Locate each line below that includes "arrow" and reproduce it.

_ _ _ _ _ _ _

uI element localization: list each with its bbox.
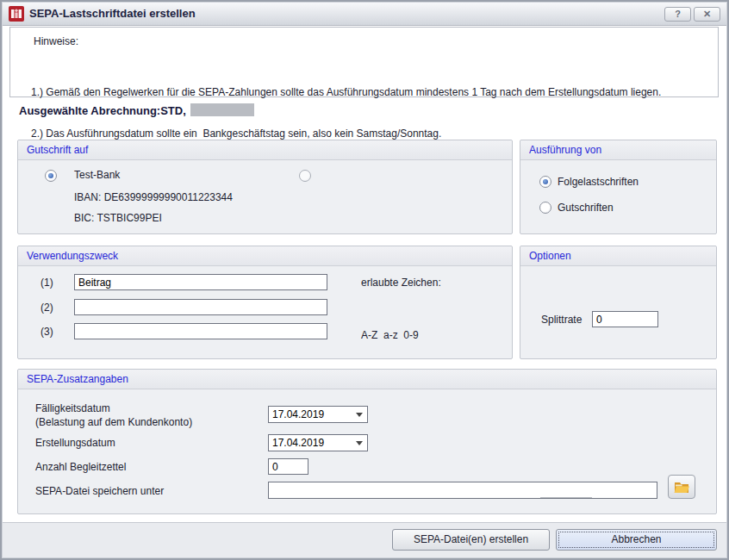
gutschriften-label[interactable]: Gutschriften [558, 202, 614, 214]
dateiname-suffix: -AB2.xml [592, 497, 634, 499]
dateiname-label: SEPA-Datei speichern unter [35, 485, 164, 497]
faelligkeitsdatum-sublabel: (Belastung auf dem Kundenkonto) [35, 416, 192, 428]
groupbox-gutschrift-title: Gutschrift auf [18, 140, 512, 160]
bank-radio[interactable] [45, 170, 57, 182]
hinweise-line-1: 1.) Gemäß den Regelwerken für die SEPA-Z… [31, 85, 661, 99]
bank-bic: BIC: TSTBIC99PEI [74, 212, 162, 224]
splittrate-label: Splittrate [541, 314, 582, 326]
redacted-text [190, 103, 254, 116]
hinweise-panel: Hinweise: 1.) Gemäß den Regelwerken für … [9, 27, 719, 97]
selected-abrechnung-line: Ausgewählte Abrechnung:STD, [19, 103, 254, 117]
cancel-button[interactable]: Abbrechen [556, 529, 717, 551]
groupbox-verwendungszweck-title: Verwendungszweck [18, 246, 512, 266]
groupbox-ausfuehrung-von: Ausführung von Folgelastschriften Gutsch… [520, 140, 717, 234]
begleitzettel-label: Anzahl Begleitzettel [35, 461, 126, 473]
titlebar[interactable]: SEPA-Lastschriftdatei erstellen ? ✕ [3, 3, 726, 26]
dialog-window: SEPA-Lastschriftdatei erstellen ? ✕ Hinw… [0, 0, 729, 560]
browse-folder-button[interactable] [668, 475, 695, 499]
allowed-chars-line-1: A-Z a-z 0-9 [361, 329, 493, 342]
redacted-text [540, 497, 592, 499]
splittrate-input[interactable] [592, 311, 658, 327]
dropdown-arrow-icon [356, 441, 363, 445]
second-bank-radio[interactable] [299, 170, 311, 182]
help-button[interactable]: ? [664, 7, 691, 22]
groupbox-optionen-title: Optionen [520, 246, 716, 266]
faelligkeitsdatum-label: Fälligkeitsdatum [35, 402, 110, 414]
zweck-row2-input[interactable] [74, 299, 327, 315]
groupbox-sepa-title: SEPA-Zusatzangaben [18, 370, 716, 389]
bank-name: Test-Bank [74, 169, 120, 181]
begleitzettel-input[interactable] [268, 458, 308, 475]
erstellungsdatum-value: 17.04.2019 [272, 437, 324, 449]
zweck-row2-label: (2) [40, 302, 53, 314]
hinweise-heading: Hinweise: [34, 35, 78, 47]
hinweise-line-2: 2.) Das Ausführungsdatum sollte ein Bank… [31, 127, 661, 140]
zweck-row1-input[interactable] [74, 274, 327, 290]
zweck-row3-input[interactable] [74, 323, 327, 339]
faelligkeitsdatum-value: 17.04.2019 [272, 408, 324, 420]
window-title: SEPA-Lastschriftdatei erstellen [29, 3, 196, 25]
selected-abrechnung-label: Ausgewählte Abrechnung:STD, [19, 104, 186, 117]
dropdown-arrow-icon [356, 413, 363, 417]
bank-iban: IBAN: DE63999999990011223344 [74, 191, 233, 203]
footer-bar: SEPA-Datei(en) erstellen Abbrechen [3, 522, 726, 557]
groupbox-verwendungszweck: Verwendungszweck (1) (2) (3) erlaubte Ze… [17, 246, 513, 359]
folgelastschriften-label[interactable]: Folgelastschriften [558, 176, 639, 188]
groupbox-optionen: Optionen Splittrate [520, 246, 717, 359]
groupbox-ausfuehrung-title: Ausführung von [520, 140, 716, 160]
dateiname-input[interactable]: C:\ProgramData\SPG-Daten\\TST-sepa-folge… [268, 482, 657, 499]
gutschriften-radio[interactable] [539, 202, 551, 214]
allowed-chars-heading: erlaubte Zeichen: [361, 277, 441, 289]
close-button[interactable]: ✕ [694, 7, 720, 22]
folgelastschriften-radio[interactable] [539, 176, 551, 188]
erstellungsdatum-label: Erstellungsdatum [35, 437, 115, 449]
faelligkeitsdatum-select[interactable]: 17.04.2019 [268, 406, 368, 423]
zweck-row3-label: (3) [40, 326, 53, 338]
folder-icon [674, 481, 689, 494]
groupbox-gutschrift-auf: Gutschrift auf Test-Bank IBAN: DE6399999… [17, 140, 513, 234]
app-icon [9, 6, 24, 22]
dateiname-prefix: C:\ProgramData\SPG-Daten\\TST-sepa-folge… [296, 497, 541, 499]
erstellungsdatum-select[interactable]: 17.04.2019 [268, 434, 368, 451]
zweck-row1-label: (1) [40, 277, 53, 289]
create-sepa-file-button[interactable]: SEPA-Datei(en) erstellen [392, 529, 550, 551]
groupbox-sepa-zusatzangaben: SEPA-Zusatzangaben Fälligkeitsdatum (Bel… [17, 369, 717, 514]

_ _ _ _ _ _ _

*EXERCISE RESPONSE:*
dropdown-arrow-icon [356, 441, 363, 445]
dropdown-arrow-icon [356, 413, 363, 417]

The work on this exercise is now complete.